AX Armani Exchange Milano-Zenit San Pietroburgo 73-72

Milano, 3 gennaio 2020

“Ci sono delle vittorie che fanno quantità, e se poi vengono con difficoltà sei ancora più soddisfatto, perché se avessi vinto di 20 magari non l’avresti nemmeno considerata” – coach Franco Casalini, dopo Olimpia Milano-Zenit San Pietroburgo.

Verissimo. Chi ha giocato, anche a livello minors, probabilmente può confermare. Quante volte, passato qualche giorno/settimana/anno, vi siete ricordati delle vittorie più dure, più difficili, più sudate. Quante volte avete gioito assieme ai vostri compagni negli istanti immediatamente successivi il suono della sirena, lasciando esplodere quell’enorme mole di emozioni raccolta, senza tregua, nel corso dei 40 minuti di fuoco. Quante volte, poi, è stato proprio il ricordo di quei momenti a darvi la scintilla in altre partite, in altre occasioni: già, perché avercela fatta quella volta significa essere in grado di potercela fare ancora.

Sono le vittorie brutte quelle che fanno gruppo. E il gruppo è la cosa più importante di cui l’Olimpia ha bisogno in questo momento per metabolizzare il filotto di sconfitte che l’ha spinta dal primo al settimo posto in mezzo girone d’andata. Perché in molte di quelle sconfitte è stata evidente la difficoltà di trovare e darsi un’anima forte e collettiva.

Amedeo Della Valle in lunetta nella partita tra Olimpia Milano e Zenit San Pietroburgo

D’altronde, anche quella striscia vincente tra la seconda e la nona giornata era nata proprio così. Da due vittorie “brutte”. Quella col brivido finale contro lo Zalgiris (+4 dopo il +16 di fine primo quarto), e quella “rubata” ad Atene con i tiri liberi di Moraschini a 8″ dalla sirena. “Rubata” nel senso buono, come quella di ieri sera. Ma di quante partite “rubate” si fondano le grandi stagioni? Quante volte le grandi squadre vincono partite sulla carta forse immeritate, con un solo guizzo nel finale?

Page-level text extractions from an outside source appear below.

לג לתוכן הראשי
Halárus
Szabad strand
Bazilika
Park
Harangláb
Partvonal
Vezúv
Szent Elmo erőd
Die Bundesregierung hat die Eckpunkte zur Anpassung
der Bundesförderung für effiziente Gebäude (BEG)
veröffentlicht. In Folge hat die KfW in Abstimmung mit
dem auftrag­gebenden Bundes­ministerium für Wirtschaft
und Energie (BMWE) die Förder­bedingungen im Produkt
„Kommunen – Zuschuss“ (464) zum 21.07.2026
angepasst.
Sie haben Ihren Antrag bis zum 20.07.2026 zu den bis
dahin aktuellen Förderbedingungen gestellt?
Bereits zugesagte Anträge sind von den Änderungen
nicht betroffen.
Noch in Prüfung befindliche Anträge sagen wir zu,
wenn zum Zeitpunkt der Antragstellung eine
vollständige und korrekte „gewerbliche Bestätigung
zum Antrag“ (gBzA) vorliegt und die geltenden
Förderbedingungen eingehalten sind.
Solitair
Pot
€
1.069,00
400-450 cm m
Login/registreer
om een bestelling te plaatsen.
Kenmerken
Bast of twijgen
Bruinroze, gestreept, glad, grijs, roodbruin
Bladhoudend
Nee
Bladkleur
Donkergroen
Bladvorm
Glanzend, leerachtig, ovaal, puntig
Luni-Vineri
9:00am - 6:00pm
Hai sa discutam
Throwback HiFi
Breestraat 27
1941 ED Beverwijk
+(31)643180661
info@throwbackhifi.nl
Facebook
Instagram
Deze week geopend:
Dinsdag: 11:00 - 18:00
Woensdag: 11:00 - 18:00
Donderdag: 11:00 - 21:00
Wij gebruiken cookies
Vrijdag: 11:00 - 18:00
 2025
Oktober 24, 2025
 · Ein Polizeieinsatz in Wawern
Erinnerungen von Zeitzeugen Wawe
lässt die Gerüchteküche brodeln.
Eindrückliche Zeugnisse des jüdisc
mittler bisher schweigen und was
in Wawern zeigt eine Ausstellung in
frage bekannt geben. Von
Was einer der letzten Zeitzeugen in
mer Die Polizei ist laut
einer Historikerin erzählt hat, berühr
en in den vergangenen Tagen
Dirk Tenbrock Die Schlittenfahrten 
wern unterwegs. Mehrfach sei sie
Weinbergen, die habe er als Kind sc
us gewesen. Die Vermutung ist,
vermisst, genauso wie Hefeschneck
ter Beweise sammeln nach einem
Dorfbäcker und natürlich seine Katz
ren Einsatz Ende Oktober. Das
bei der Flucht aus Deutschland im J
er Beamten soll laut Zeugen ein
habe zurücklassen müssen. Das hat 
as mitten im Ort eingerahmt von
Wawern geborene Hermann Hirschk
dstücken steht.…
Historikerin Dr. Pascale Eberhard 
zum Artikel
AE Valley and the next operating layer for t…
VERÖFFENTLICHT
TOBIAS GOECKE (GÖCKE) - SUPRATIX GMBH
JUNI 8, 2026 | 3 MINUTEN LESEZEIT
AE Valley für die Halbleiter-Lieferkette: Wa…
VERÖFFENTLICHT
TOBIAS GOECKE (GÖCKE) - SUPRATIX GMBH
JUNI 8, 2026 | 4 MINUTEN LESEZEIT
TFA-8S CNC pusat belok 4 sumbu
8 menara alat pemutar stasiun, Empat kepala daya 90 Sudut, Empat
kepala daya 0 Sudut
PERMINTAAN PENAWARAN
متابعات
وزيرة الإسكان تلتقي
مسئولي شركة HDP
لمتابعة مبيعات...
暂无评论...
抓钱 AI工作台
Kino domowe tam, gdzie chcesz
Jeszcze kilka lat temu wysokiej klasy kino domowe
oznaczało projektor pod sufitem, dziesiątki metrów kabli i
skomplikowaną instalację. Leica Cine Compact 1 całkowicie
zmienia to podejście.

Basterebbe pensare anche solo alle ultime sconfitte di Milano: spesso avanti, poi rimontata e battuta nel secondo tempo o nell’ultimo periodo.

Certo, poi della partita con lo Zenit si potrebbero sviscerare molti altri argomenti. Dalle difficoltà nel creare attacco prendendo vantaggi dal palleggio, al calo delle percentuali nel tiro da fuori (inizialmente la vera arma in più di questa squadra), alla mancanza di un vero go-to-guy sul perimetro per supplire all’assenza di Nedovic così come quella di un 4-stretch con mano precisa dall’arco, fino al debutto stentato di Keifer Sykes, l’uomo più atteso della serata. Ma, per il momento, il consiglio è un altro. Godersi quanto di positivo visto nel girone d’andata, a partire dalla consistenza difensiva e dalla riscoperta del ruolo-chiave dei centri (non a caso, aspetti-base del successo con lo Zenit), e ricordarsi che, dal 2000 in avanti, Milano ha vissuto soltanto UNA singola stagione positiva in Eurolega. Oltre a questa.